In July 2023, Porat was promoted to the newly created role of president and chief investment officer of Alphabet and Google starting from September 1, 2023. Her responsibilities include overseeing the company's "Other Bets" ventures, its private equity portfolios, and its investments in real estate, infrastructure and data centers.

On August 21, 2025, she gave the Friday keynote speech at the annual Jackson Hole Conference convened by the Federal Reserve Bank. In June, 2025, Porat gave a speech at ASCO on Google AI's advancements in cancer research.

==Board membership ==

- She is a member of the Board of Directors of Stanford University Management Company,
- The university's endowment, the Board of Trustees of Memorial Sloan Kettering Cancer Center,
- The Board of Directors of The Council on Foreign Relations,
- The Board of Directors of Bloomberg Philanthropies,
- The Board of Directors of The Blackstone Group.
- She previously served on the Board of Trustees of Stanford University,
- The Borrowing Advisory Committee of the United States Treasury,
- The Board of Trustees of the Economic Club of New York.
- She is a member of the Advisory Council of the Hutchins Center on Fiscal and Monetary Policy at the Brookings Institution,
- The Economic Strategy Group at the Aspen Institute.

== Political views ==
Porat supported Hillary Clinton for president in 2008 and 2016, hosting fundraisers for her at the Dakota in New York City.

In 2011, Porat expressed her support for increased taxes on the wealthy and declared on the topic of significant spending decreases that "we cannot cut our way to greatness".

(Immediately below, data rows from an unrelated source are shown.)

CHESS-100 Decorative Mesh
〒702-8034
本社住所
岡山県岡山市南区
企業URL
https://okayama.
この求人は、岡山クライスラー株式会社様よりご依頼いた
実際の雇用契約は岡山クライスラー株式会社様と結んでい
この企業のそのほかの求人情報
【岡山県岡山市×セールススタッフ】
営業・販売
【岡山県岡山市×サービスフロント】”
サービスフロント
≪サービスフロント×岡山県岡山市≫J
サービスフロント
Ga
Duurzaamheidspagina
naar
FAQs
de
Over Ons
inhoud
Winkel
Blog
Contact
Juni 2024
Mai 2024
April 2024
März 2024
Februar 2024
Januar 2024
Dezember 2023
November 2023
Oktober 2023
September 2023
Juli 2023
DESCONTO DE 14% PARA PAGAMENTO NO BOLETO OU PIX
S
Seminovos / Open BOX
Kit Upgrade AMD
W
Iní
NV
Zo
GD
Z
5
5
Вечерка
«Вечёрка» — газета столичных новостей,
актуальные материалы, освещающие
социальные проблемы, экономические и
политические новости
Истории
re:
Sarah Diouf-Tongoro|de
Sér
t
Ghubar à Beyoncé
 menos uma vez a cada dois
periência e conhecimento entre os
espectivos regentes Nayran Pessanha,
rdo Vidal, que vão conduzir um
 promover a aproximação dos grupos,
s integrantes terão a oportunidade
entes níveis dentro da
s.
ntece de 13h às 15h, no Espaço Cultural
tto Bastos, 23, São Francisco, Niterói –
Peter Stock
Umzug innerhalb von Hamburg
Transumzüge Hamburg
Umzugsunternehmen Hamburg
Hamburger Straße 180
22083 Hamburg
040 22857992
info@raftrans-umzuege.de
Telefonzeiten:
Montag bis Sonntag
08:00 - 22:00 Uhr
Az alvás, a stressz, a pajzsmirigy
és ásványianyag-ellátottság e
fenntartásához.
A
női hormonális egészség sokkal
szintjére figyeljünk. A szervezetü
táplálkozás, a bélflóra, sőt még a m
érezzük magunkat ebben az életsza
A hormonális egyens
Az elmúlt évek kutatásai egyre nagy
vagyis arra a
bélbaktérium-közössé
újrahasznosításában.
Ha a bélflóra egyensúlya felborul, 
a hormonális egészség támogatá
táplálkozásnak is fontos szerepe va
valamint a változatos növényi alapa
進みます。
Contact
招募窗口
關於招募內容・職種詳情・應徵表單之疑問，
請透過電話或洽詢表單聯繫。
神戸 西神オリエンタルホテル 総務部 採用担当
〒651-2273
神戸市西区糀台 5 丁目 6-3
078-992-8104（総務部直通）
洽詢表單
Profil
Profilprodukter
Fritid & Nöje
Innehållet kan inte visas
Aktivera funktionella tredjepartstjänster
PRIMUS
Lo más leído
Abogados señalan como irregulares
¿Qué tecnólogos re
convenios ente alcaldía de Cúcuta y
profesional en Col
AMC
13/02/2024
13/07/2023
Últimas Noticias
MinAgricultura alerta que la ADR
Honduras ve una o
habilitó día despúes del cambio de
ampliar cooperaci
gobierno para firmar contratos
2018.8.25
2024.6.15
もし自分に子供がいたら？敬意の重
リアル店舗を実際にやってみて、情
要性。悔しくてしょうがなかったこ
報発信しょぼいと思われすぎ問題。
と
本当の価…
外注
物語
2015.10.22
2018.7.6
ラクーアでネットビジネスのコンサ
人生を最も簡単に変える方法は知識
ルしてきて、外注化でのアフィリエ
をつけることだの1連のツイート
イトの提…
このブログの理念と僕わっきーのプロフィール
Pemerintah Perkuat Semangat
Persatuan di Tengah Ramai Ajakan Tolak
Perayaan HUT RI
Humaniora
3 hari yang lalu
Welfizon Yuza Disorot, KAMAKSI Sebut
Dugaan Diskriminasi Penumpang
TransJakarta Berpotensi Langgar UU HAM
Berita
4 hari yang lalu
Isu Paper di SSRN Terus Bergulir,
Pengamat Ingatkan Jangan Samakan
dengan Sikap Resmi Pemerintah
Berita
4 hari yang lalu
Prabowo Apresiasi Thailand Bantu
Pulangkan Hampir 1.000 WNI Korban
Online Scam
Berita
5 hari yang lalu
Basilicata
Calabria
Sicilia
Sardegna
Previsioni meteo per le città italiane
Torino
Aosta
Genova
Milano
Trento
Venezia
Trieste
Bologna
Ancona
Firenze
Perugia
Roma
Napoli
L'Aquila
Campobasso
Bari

In March 2025, San Francisco Mayor Daniel Lurie named Porat as co-chair of "The Partnership for San Francisco" alongside Laurene Powell Jobs.

== Personal life ==
Porat has been married to Anthony Paduano, a partner in the law firm Paduano & Weintraub, since 1983. Porat is a survivor of breast cancer.

In September 2015, Porat reportedly paid $30 million for a house in Palo Alto. In 2016, she gave the commencement address for graduates of the Wharton School.

== In popular culture ==
In the 2011 HBO movie Too Big to Fail, Porat is played by Jennifer van Dyck.